*Records shown:*
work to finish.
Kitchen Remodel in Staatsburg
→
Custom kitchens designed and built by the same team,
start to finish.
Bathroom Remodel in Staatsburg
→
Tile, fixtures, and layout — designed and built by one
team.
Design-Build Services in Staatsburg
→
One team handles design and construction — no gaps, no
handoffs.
--
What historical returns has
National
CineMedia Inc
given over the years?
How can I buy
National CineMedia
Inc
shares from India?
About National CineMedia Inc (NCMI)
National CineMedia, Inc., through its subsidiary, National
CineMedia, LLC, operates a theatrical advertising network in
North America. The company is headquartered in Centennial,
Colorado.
---
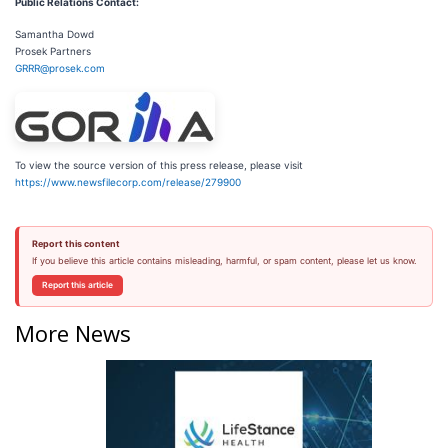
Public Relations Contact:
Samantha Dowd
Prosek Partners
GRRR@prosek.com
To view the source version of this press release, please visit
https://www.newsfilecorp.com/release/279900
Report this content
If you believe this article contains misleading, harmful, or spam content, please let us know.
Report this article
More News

*The problem:* Filter the listing above so that only lines holding the word "this" remain, and report those lines.

*Task output:*
To view the source version of this press release, please visit
Report this content
If you believe this article contains misleading, harmful, or spam content, please let us know.
Report this article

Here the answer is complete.